• WHAT YOU WILL DO:
Work through the listing below, copying each line that carries the word "left".

• RECORDS PROVIDED:
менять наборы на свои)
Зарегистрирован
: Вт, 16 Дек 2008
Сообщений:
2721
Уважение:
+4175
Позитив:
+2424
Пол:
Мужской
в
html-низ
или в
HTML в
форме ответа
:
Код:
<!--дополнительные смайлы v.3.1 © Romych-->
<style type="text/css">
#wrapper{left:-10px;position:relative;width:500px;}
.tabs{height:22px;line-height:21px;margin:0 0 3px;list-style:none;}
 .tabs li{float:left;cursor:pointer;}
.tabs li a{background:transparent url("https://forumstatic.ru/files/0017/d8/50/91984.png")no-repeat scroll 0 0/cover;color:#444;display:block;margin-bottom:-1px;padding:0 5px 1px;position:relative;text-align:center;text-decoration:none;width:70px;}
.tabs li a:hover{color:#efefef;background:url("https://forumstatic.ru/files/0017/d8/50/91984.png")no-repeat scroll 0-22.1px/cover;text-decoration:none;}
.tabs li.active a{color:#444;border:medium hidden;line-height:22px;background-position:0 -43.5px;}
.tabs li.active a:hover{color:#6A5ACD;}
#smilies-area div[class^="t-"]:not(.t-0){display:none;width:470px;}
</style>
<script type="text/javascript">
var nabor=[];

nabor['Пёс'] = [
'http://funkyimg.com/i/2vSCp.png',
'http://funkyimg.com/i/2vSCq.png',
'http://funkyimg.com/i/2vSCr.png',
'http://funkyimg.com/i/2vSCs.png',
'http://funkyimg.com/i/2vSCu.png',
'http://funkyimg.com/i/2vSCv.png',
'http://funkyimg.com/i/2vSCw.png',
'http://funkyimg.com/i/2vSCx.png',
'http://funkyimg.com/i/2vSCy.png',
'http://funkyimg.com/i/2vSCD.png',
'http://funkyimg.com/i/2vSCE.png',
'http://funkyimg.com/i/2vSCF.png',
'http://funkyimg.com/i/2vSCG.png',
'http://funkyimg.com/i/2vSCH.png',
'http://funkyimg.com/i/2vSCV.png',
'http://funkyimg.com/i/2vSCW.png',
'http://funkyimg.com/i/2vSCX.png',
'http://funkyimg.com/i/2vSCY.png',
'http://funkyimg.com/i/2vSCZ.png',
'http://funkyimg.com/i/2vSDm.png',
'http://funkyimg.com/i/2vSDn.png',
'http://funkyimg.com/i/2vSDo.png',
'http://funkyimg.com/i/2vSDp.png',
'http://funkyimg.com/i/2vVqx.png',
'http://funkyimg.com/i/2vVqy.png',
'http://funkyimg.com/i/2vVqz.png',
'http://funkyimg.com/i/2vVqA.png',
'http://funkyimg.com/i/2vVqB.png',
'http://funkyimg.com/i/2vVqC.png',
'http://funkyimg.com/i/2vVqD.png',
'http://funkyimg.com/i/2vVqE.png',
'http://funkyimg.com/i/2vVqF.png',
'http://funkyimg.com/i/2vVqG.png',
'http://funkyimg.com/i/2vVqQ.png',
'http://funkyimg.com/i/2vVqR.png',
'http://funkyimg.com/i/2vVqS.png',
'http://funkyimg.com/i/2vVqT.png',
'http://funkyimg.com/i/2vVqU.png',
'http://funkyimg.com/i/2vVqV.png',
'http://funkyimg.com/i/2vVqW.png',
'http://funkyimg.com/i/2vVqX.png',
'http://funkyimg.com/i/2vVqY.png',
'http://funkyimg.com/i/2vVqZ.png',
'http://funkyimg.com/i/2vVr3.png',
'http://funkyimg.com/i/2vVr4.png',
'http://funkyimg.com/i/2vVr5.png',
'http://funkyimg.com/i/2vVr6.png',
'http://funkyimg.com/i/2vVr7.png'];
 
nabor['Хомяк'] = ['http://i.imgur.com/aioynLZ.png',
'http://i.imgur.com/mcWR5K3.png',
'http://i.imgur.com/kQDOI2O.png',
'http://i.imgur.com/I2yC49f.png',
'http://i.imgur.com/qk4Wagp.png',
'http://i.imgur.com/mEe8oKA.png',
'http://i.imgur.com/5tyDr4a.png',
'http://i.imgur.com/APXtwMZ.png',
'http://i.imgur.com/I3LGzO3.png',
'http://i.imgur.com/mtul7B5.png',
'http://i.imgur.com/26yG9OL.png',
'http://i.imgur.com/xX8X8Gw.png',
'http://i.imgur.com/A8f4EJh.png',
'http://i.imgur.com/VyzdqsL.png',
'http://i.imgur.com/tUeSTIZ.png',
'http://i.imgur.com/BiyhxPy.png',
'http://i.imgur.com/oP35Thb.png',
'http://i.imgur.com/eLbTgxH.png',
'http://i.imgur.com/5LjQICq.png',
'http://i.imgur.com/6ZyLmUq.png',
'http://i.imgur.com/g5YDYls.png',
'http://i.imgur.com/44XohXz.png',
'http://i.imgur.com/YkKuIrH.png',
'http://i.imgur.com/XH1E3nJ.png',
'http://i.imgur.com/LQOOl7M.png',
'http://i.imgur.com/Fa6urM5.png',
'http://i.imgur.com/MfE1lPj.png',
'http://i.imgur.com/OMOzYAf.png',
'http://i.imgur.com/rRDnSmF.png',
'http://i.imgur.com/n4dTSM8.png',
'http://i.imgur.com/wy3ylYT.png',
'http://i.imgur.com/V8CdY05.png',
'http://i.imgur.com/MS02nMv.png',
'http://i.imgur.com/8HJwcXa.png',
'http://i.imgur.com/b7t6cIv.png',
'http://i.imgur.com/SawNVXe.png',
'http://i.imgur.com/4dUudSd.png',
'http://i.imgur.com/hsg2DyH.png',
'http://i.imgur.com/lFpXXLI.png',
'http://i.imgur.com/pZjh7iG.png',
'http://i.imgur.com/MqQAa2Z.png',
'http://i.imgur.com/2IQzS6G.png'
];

• ANSWER TO THIS PROBLEM:
#wrapper{left:-10px;position:relative;width:500px;}
 .tabs li{float:left;cursor:pointer;}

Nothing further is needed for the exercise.